Итак, я вновь обосновался у родителей. Наступило первое утро на новом старом месте. В полдевятого я выполз из постели и устроил себе «кабинет» — в смысле разложил ноутбук — в гостиной, где папа уже сидел у телевизора. Пора было писать колонку для Maxim.com. Дело было вскоре после смерти Майкла Джексона. У меня возникла идея: Иисус Христос, несмотря на дело о педофилии, впустил короля поп-музыки в рай, потому что давно по нему фанатеет. (Потом редактор меня раскритиковал: дескать, у райских врат дежурит не сам Иисус, а святой Петр. Но это уже мелочи.) Папа глазел на меня и никак не мог понять, что это за работа такая: человек сидит в пижаме, ищет в интернете смешные картинки с Христом… Короче, папа постоянно меня дергал, словно не понимая, что я занят.
— Вулф Блицер мне про Джексона талдычит! Какого хрена! — взревел папа. — Ой, бля, президент сейчас в России, убеждает этих козлов ракеты ядерные убрать на фиг, а этот: «Майкл, Майкл!» Заткнись лучше, Блицер, ну тебя в жопу!
Я продолжал работать. Время от времени папа в растрепанных чувствах прибегал с кухни или со двора и принимался на меня орать:
— Ты что? Я тебе гамбургер сделал, а ты его кетчупом поливаешь?
— Да, а что?
— «А что?» Конь в пальто! Это гамбургер по высшему классу. Не то говно, которое ты себе готовишь. Я старался, время тратил. Вот ни хрена тебе в следующий раз не приготовлю, будешь знать!
Приятно вернуться домой.
Мой папа всю жизнь, сколько я его знаю, выражается без околичностей. В детстве его манеры пугали меня до колик — я же не понимал, что он самый прямодушный человек на свете. Но теперь, когда я вырос, оказалось, что все вокруг — друзья, родня, коллеги — вечно чего-то недоговаривают. Чем больше я общался с папой теперь, после возвращения домой, тем горячее благодарил его (мысленно) за фантастическую искренность его слов и всей его натуры.
Как-то мы гуляли втроем — папа, я и собака Ангус. Пес забрался в живую изгородь у соседского дома и что-то там обнюхивал. Папа обернулся ко мне:
— Глянь-ка ему под хвост.
— Чего-о? Зачем?
— По ширине дырки заметно: вот-вот посрет. О, глянь, началось!
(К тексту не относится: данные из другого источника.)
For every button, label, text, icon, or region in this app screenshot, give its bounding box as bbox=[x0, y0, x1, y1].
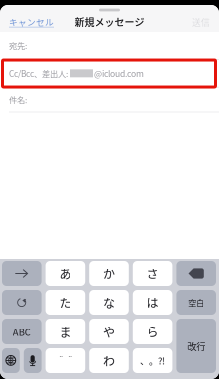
staticText: は bbox=[147, 294, 159, 311]
staticText: 、。?! bbox=[140, 354, 165, 367]
button[interactable]: ＾＾ bbox=[46, 348, 85, 373]
button[interactable]: あ bbox=[46, 261, 85, 286]
staticText: @icloud.com bbox=[94, 67, 144, 80]
button[interactable]: Undo bbox=[2, 290, 42, 315]
button[interactable]: Next candidate bbox=[2, 261, 42, 286]
button[interactable]: キャンセル bbox=[0, 12, 60, 32]
staticText: キャンセル bbox=[9, 16, 54, 28]
staticText: 送信 bbox=[192, 16, 210, 28]
button[interactable]: ABC bbox=[2, 319, 42, 344]
staticText: わ bbox=[103, 352, 115, 369]
staticText: ABC bbox=[13, 325, 31, 338]
staticText: か bbox=[103, 265, 115, 282]
button[interactable]: 宛先: bbox=[0, 32, 219, 59]
button[interactable]: ま bbox=[46, 319, 85, 344]
button[interactable]: Cc/Bcc、差出人: bbox=[0, 60, 219, 87]
button[interactable]: た bbox=[46, 290, 85, 315]
staticText: 改行 bbox=[187, 339, 205, 353]
staticText: あ bbox=[59, 265, 71, 282]
button[interactable]: Delete bbox=[176, 261, 216, 286]
staticText: ま bbox=[59, 323, 71, 340]
staticText: ＾＾ bbox=[56, 354, 74, 367]
button[interactable]: Dictation bbox=[24, 348, 42, 373]
staticText: 宛先: bbox=[9, 40, 27, 52]
button[interactable]: 改行 bbox=[176, 319, 216, 373]
staticText: さ bbox=[147, 265, 159, 282]
button[interactable]: 件名: bbox=[0, 88, 219, 112]
button[interactable]: 空白 bbox=[176, 290, 216, 315]
button[interactable]: Next keyboard bbox=[2, 348, 20, 373]
staticText: 空白 bbox=[188, 297, 204, 308]
button[interactable]: ら bbox=[133, 319, 172, 344]
button[interactable]: 送信 bbox=[186, 12, 219, 32]
staticText: や bbox=[103, 323, 115, 340]
button[interactable]: さ bbox=[133, 261, 172, 286]
staticText: な bbox=[103, 294, 115, 311]
button[interactable]: わ bbox=[89, 348, 129, 373]
button[interactable]: か bbox=[89, 261, 129, 286]
staticText: ら bbox=[147, 323, 159, 340]
staticText: Cc/Bcc、差出人: bbox=[9, 67, 68, 79]
staticText: 新規メッセージ bbox=[74, 15, 144, 29]
staticText: 件名: bbox=[9, 94, 27, 106]
button[interactable]: や bbox=[89, 319, 129, 344]
button[interactable]: は bbox=[133, 290, 172, 315]
button[interactable]: な bbox=[89, 290, 129, 315]
staticText: た bbox=[59, 294, 71, 311]
button[interactable]: 、。?! bbox=[133, 348, 172, 373]
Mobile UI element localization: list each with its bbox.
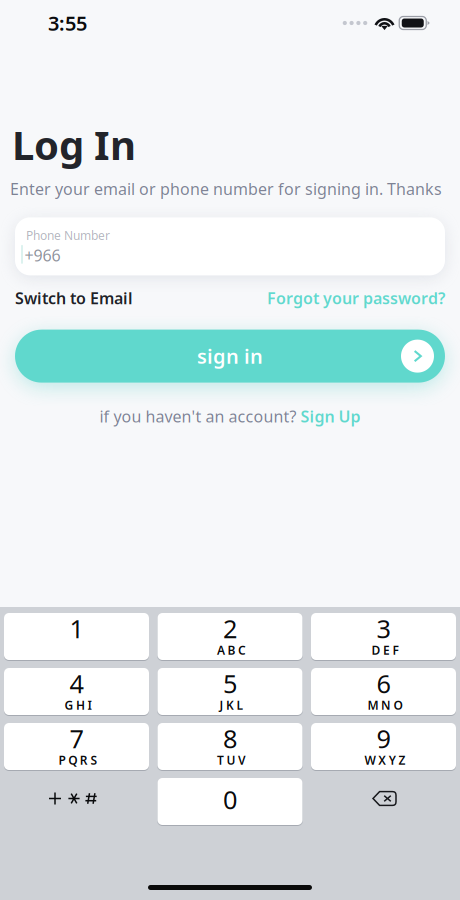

В этот самый момент, когда мой пес справлял нужду на чужом дворе, а мой папа сиял от гордости за свой удачный прогноз, меня осенило: мой отец — настоящий мудрец, серьезно. Даже пророк. Вечером я записал этот диалог и вставил в статус аськи. Вскоре это вошло в обычай: каждый день я записывал папины прикольные фразы и обновлял статус. Потом один приятель посоветовал мне завести аккаунт в «Твиттере» — сохранять папины корки для человечества. Так появился микроблог Shit My Dad Says. Первую неделю у меня было лишь несколько читателей — мои приятели, которые знали папу лично и считали его колоритным дядькой. Но однажды поутру, заглянув в почту, я обнаружил, что стал в «Твиттере» тысячником. А еще через день фолловеров стало десять тысяч. А вскоре — пятьдесят тысяч. Сто тысяч, двести тысяч, триста. Внезапно фото моего папы и его афоризмы стали попадаться на каждом шагу. Мне звонили литературные агенты — вызывались представлять мои интересы. Редакторы с телевидения приглашали на ток-шоу. Журналисты просили дать интервью. Помню свою первую реакцию: «Нехорошо получилось». И вторую — непреодолимая, неописуемая словами паника.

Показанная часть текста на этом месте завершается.